With no speech bubbles to guide the narrative, Bullet Gal #9 is totally dependant on Bergen’s art to drive the plot. It’s a bold move, and one that really plays to Bergen’s strengths as a writer and artist. This issue really showcases his distinctive art and use of digitally enhanced photomontages, mixing striking black and white pictures with bold visual flourishes, this issue speaks volumes without using so much as a single word of dialogue.
Instead events unfold with countless hidden details to enhance the experience. Headlines featuring Major Patriot, the ad hoc leader of the crime crusaders crew, immediately set the tone of this issue from the outset. But whether you choose to read between the lines or merely offer them a fleeting glance, it soon becomes clear that the reality lurking behind the star spangled glamour of the headlines is very different indeed. Mizi’s medical report at Heropa General Hospital gives us further insight into the horrific events that saw her cut down in a hail of bullets and the full extent of her terrible injuries, all counterbalanced by the incongruous presence of a freshly poured mug of coffee that looks so real you’d swear you could reach down and lift it from the page.
Some of the more abstract and emotionally charged scenes actually seem even more intense and dramatic within the context of the silent format. From herein we get a fascinating glimpse of events: Lee, the man with seven identical duplicates, faces the emotional fallout of Mizi’s brush with death, from here we glide dreamily across Heropa’s gleaming skyline, then darkened streets pave the way as Bob and Irv Forbush begin their investigation, before fresh doughnuts and a handwritten note of trust distract and enlighten with delicious intrigue.
It is Mizi’s recovery though, as the light of a brand new day spills in through the window of her Hospital room that is perhaps the most remarkable moment of all. Bullet Gal’s life blooms again just like the vase of fresh flowers at her bedside as she basks in the glory of her resurrection, her eyes turning skyward to greet the message that will complete her journey back from the brink of oblivion. Bergen’s vision balances everything throughout, giving us just enough to keep the underlying narrative on track while allowing our imagination free reign to find added meanings and subtexts as and when they present themselves to us. Simply allow yourself to become immersed in the history and stars of yesteryear, whilst marvelling at the panoramic vistas of Heropa’s skyline, before Mizi’s enemies set out to ensure her demise, where a single cigarette is cast from a window to be crushed under the wheel of a car as someone watches and waits…
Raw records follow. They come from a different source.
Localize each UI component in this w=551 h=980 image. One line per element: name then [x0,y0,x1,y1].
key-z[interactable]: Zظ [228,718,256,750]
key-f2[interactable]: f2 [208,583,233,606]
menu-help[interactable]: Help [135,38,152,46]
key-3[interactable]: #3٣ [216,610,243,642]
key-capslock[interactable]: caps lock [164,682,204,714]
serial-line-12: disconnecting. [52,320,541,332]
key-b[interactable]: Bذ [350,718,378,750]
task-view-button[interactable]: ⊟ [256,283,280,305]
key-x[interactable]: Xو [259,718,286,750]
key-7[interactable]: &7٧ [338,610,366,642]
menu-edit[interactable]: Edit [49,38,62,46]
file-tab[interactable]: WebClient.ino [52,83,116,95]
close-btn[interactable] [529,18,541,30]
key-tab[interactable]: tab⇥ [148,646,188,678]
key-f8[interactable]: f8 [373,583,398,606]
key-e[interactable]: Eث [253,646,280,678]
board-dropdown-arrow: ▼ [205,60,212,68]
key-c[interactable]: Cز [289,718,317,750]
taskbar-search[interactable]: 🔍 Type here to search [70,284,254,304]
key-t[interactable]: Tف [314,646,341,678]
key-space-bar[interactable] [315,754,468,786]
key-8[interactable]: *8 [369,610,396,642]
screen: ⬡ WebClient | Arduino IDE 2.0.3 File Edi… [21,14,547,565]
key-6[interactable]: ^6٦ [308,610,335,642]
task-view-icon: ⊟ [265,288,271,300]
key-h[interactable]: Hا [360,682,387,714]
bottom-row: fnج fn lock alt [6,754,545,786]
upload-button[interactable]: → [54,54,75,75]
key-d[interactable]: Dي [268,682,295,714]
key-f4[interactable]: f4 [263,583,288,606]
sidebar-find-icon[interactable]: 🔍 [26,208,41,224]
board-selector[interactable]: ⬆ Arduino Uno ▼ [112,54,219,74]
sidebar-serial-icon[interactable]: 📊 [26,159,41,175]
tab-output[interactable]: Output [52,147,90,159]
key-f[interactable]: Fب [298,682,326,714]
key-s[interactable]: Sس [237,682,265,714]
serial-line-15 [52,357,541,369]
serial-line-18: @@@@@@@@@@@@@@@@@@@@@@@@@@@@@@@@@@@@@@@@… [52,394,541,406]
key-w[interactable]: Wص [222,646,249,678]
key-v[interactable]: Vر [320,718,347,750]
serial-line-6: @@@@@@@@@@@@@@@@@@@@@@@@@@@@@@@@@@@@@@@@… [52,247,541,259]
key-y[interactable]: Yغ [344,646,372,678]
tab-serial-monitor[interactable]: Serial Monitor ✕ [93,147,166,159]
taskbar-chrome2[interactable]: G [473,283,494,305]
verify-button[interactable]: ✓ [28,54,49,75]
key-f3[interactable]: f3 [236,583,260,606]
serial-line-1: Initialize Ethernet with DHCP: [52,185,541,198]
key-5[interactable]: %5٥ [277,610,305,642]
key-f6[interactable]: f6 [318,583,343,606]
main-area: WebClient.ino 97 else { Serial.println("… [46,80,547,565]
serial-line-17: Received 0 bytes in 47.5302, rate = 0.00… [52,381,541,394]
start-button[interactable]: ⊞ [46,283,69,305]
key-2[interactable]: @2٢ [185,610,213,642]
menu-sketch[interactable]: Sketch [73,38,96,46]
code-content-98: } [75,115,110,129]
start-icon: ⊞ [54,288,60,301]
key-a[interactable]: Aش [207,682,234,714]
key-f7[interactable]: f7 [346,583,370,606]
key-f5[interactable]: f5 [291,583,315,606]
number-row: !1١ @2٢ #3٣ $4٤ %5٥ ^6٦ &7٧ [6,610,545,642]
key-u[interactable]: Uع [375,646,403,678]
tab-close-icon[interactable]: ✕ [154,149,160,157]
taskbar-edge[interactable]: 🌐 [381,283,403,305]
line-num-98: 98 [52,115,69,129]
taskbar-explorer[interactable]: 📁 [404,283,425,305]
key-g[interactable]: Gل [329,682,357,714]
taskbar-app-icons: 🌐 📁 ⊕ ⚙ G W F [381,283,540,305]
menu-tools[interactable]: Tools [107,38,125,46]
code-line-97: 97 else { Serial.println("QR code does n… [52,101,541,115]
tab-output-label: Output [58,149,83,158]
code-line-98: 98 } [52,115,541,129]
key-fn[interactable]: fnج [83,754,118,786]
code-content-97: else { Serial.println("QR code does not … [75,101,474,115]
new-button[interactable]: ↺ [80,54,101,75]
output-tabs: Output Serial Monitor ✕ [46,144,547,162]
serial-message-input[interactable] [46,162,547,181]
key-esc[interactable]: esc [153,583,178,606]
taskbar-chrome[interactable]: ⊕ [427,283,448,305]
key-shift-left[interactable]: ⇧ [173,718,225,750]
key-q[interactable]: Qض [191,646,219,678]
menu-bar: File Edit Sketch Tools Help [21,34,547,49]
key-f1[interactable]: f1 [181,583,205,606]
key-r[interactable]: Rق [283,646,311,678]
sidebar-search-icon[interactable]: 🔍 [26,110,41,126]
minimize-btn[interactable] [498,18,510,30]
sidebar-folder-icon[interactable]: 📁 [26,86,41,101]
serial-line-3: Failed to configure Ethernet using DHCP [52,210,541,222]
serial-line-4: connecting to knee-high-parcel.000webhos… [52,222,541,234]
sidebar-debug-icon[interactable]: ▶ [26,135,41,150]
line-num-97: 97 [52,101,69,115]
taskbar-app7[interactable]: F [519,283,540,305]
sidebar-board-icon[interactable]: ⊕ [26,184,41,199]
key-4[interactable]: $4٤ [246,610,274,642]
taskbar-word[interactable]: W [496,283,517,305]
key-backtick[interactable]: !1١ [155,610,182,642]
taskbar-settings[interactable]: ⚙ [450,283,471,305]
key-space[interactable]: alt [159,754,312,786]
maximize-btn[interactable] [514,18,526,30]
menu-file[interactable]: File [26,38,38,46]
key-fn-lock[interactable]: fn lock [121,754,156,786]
This silent issue could so easily have become a case of style obliterating substance. However, I’m pleased that certainly isn’t a factor here, if anything, Bullet Gal #9 is a triumphant noir-shrouded rhapsody of storytelling and characterisation made all the more remarkable for embracing such a bold move at this point in the series.
Following the release of his new novel Depth Charging Planet Goth and the debut of his 70’s hardboiled pulp IF? Commix crime saga Trista & Holt, the new Bullet Gal trade paperback edition: It’s not you it’s me, collecting the entire 12 issue series, will be available from IF? And Under Belly Comics in March. Bullet Gal #9 is another outstanding issue, this IF? Commix series from Andrez Bergen constantly impresses with its striking visuals and great characters, and this silent issue is one of the most daring and inventive so far.
Bullet Gal #9, is published in print form at the end of February 2015 in Australia, along with the digital version, and available direct from the IF? Commix website.